Running a Rails console against your deployed app
The Fly CLI lets you open a real Rails console against your deployed app in one command:
fly ssh console --pty -C "/rails/bin/rails console"
/rails is the working directory for apps built with the dockerfile generator fly launch uses. --pty attaches a pseudo-terminal so the console is interactive. Database queries hit your production Postgres. Cache operations hit your production Redis. ActiveJob calls enqueue real jobs that real workers pick up.
Be careful what you type. The same access that lets you debug a production issue also lets you User.destroy_all. For destructive operations, prefer a script in bin/ you can read before you run, rather than typing Ruby directly into the console.
For ad-hoc one-off tasks, bin/rails runner works the same way:
fly ssh console --pty -C "/rails/bin/rails runner 'puts User.count'"
Multi-region Rails on Fly Machines
Rails apps deploy in one region by default. To run in more, use fly scale count:
fly scale count 3 --region ord,fra,nrt
That spins up Machines in Chicago, Frankfurt, and Tokyo. Our proxy routes each incoming request to the nearest healthy Machine, so users in Europe hit Frankfurt, users in Asia hit Tokyo, and so on. Fly Machines boot in a few seconds, so traffic spikes scale up by adding Machines rather than queuing requests behind one overloaded process.

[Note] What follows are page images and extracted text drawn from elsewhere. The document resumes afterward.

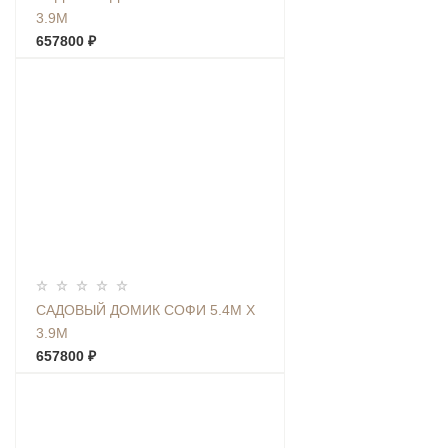
3.9М
657800 ₽
САДОВЫЙ ДОМИК СОФИ 5.4М Х
3.9М
657800 ₽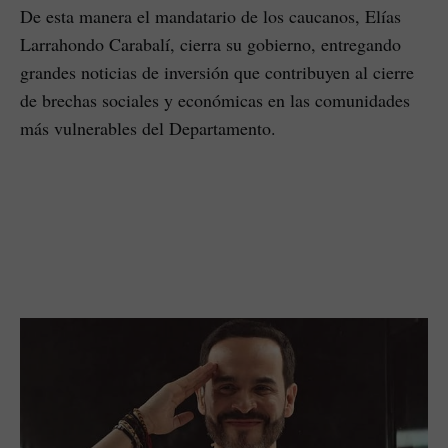
De esta manera el mandatario de los caucanos, Elías
Larrahondo Carabalí, cierra su gobierno, entregando
grandes noticias de inversión que contribuyen al cierre
de brechas sociales y económicas en las comunidades
más vulnerables del Departamento.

The piece this leaves open is the database. A Managed Postgres cluster lives in one region with a primary and a replica for in-region high availability. Cross-Atlantic database reads from Frankfurt back to a Chicago primary add latency that no app-side change can hide.
The pragmatic move for most Rails apps is to keep the database in the region where most of your writes originate, run app Machines globally in front of it, and use caching (Redis, fragment caches, HTTP caching) to absorb hot read paths near the edge. Apps that need globally low-write-latency are a different architecture entirely (LiteFS for replicated SQLite is one option; CRDT-based approaches are another), but for most workloads the "app close to users, database in one place, cache aggressively" model handles the latency story without re-architecting your data layer.
Background jobs: Sidekiq, Solid Queue, Good Job
Background jobs on Fly.io run as ordinary Ruby processes. The standard pattern is to add a second process group to your fly.toml alongside the web one:
[processes]
web = "bin/rails fly:server"
worker = "bundle exec sidekiq"
fly deploy runs your web Machines and your worker Machines from the same image. You scale them independently with fly scale count web=2 worker=4, and you can put them in different regions if it helps your job latency. The bin/rails fly:server task is what fly launch wires up for Rails apps; bundle exec sidekiq (or whichever job system you use) starts the worker.
This pattern works for any Ruby job system. Sidekiq, Solid Queue, Good Job, Resque, and Que all run as processes that read from a backend (Redis or Postgres) and process work. Swap the
worker
command for the one your stack uses.
For Sidekiq specifically, you'll want a shared Redis. The fly redis create
flow provisions a Redis instance (powered by Upstash) and writes a
REDIS_URL
secret. Solid Queue and Good Job both use Postgres as their backend, so they piggyback on your existing
DATABASE_URL
and don't need a separate Redis.
The thing to watch is database connection pool size. Each worker process opens connections to Postgres just like your web processes do. Set
RAILS_MAX_THREADS
low (or use database.yml's pool
setting) so you don't exhaust your database connection limit when you scale workers up.